-- Task prompt --
Below are records; extract exactly the lines from the one with "26 SEPTIEMBRE, 2022" through the final line, including both, but drop the pictures.

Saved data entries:
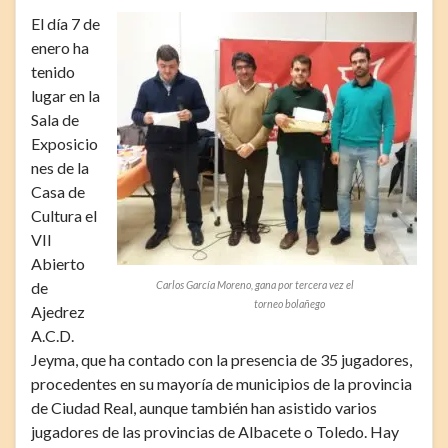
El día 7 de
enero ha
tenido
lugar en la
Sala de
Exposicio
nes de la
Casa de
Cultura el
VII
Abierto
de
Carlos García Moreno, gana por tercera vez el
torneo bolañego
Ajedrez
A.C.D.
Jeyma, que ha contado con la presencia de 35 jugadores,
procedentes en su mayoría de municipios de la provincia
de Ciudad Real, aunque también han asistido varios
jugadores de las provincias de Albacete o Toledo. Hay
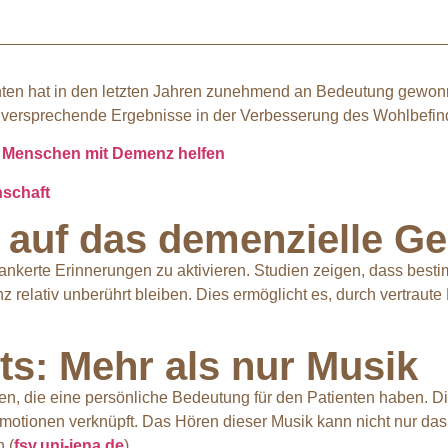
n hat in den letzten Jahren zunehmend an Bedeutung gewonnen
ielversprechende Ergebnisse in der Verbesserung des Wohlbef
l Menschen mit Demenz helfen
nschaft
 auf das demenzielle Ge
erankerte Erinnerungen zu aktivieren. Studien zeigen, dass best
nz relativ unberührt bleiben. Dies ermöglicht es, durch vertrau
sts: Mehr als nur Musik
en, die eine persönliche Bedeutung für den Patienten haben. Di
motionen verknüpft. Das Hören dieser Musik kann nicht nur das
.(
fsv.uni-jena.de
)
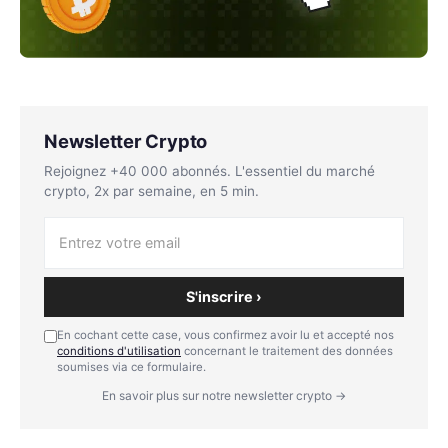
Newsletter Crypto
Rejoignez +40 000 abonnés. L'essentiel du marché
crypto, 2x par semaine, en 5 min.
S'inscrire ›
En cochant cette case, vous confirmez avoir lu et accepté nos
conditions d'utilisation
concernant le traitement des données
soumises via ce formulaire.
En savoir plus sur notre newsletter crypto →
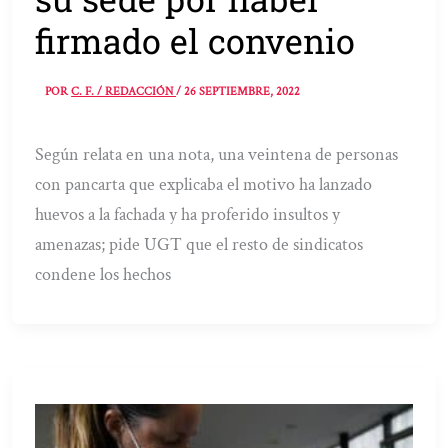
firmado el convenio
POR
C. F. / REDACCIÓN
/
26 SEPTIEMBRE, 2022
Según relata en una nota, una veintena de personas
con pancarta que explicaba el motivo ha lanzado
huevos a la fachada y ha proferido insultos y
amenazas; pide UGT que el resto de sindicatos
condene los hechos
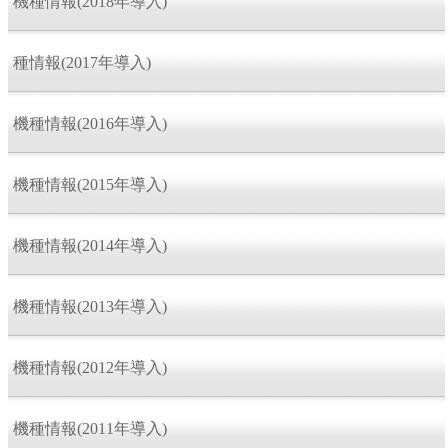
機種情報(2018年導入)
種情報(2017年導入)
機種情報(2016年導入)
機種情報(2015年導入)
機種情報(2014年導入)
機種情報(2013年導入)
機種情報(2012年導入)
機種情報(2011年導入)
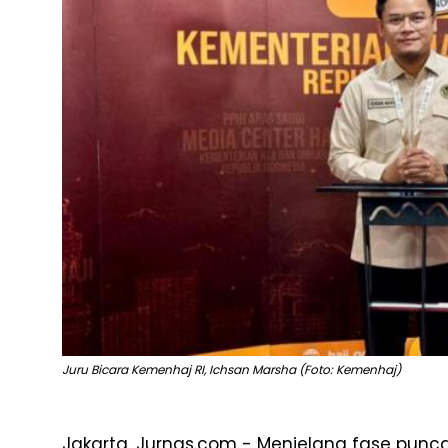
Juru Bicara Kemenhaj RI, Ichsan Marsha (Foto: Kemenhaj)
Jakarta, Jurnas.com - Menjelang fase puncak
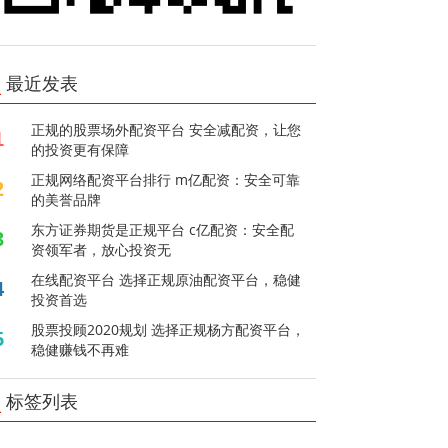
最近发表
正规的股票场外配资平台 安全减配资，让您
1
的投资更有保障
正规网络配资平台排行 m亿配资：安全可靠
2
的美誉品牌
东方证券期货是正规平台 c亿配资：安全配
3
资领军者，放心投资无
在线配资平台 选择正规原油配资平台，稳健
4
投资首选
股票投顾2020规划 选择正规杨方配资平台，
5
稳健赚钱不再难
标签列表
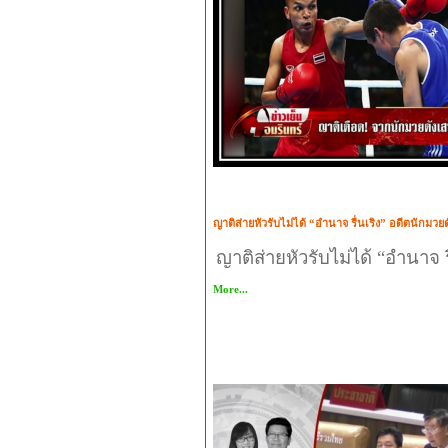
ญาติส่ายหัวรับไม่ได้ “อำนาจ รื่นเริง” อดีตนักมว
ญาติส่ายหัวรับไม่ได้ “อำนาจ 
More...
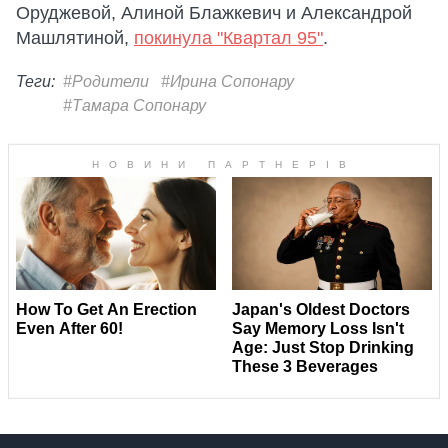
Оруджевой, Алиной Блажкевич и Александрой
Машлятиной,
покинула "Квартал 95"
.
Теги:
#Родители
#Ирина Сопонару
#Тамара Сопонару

-- Response box --
26 SEPTIEMBRE, 2022
Según relata en una nota, una veintena de personas
con pancarta que explicaba el motivo ha lanzado
huevos a la fachada y ha proferido insultos y
amenazas; pide UGT que el resto de sindicatos
condene los hechos
機種情報(2018年導入)
種情報(2017年導入)
機種情報(2016年導入)
機種情報(2015年導入)
機種情報(2014年導入)
機種情報(2013年導入)
機種情報(2012年導入)
機種情報(2011年導入)
Juru Bicara Kemenhaj RI, Ichsan Marsha (Foto: Kemenhaj)
Jakarta, Jurnas.com - Menjelang fase puncak
最近发表
正规的股票场外配资平台 安全减配资，让您
1
的投资更有保障
正规网络配资平台排行 m亿配资：安全可靠
2
的美誉品牌
东方证券期货是正规平台 c亿配资：安全配
3
资领军者，放心投资无
在线配资平台 选择正规原油配资平台，稳健
4
投资首选
股票投顾2020规划 选择正规杨方配资平台，
5
稳健赚钱不再难
标签列表
ญาติส่ายหัวรับไม่ได้ “อำนาจ รื่นเริง” อดีตนักมว
ญาติส่ายหัวรับไม่ได้ “อำนาจ 
More...
Оруджевой, Алиной Блажкевич и Александрой
Машлятиной,
покинула "Квартал 95"
.
Теги:
#Родители
#Ирина Сопонару
#Тамара Сопонару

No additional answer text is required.